(Dataset entries)
----------------

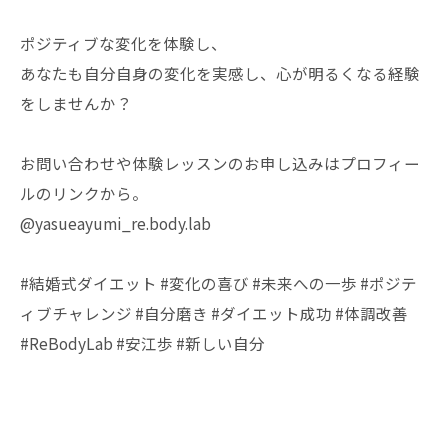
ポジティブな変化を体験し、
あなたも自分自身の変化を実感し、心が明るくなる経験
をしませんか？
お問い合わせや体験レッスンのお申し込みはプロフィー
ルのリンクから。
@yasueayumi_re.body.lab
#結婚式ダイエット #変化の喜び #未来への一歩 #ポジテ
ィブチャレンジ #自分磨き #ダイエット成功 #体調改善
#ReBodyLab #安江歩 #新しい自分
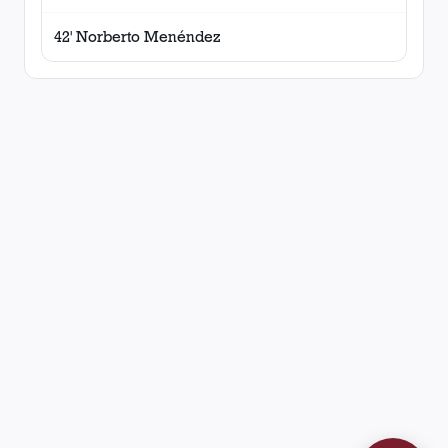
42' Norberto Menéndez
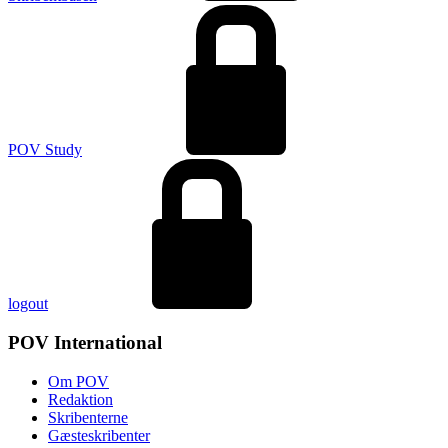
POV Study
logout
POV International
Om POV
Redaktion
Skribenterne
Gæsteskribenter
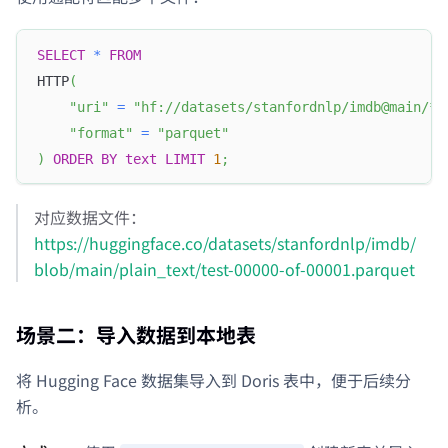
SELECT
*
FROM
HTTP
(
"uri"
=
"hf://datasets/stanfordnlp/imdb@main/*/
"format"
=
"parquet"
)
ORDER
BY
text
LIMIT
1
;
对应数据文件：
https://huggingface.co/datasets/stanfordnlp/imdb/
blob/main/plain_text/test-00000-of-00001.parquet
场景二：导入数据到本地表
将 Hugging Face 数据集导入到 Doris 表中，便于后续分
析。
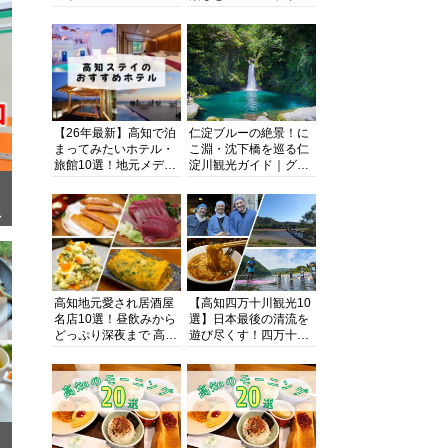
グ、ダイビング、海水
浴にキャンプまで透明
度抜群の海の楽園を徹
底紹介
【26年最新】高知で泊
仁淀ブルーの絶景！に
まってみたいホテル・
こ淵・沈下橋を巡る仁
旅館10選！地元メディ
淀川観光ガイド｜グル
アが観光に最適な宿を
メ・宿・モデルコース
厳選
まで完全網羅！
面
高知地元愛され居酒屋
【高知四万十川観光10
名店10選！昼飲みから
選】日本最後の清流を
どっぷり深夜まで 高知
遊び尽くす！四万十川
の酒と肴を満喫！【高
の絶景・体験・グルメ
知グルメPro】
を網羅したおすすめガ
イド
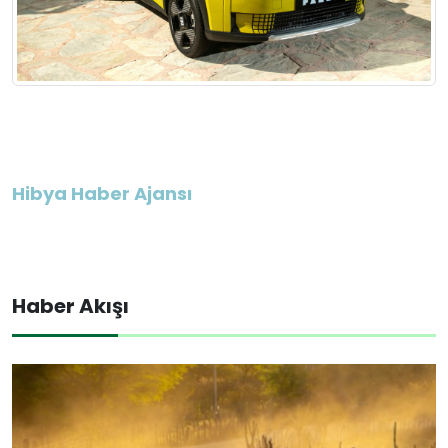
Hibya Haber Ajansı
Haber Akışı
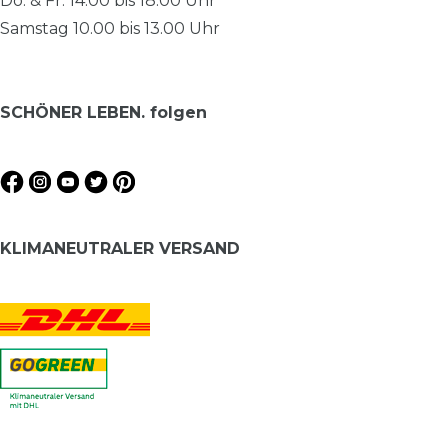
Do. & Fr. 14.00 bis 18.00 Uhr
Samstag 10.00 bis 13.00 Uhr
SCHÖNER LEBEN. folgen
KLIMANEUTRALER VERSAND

----------------

Exercise details =
Leave the images out and print each entry exactly.

Solution for this exercise =
ポジティブな変化を体験し、
あなたも自分自身の変化を実感し、心が明るくなる経験
をしませんか？
お問い合わせや体験レッスンのお申し込みはプロフィー
ルのリンクから。
@yasueayumi_re.body.lab
#結婚式ダイエット #変化の喜び #未来への一歩 #ポジテ
ィブチャレンジ #自分磨き #ダイエット成功 #体調改善
#ReBodyLab #安江歩 #新しい自分
42' Norberto Menéndez
POV Study
logout
POV International
Om POV
Redaktion
Skribenterne
Gæsteskribenter
SELECT
*
FROM
HTTP
(
"uri"
=
"hf://datasets/stanfordnlp/imdb@main/*/
"format"
=
"parquet"
)
ORDER
BY
text
LIMIT
1
;
对应数据文件：
https://huggingface.co/datasets/stanfordnlp/imdb/
blob/main/plain_text/test-00000-of-00001.parquet
场景二：导入数据到本地表
将 Hugging Face 数据集导入到 Doris 表中，便于后续分
析。
グ、ダイビング、海水
浴にキャンプまで透明
度抜群の海の楽園を徹
底紹介
【26年最新】高知で泊
仁淀ブルーの絶景！に
まってみたいホテル・
こ淵・沈下橋を巡る仁
旅館10選！地元メディ
淀川観光ガイド｜グル
アが観光に最適な宿を
メ・宿・モデルコース
厳選
まで完全網羅！
面
高知地元愛され居酒屋
【高知四万十川観光10
名店10選！昼飲みから
選】日本最後の清流を
どっぷり深夜まで 高知
遊び尽くす！四万十川
の酒と肴を満喫！【高
の絶景・体験・グルメ
知グルメPro】
を網羅したおすすめガ
イド
Hibya Haber Ajansı
Haber Akışı
Do. & Fr. 14.00 bis 18.00 Uhr
Samstag 10.00 bis 13.00 Uhr
SCHÖNER LEBEN. folgen
KLIMANEUTRALER VERSAND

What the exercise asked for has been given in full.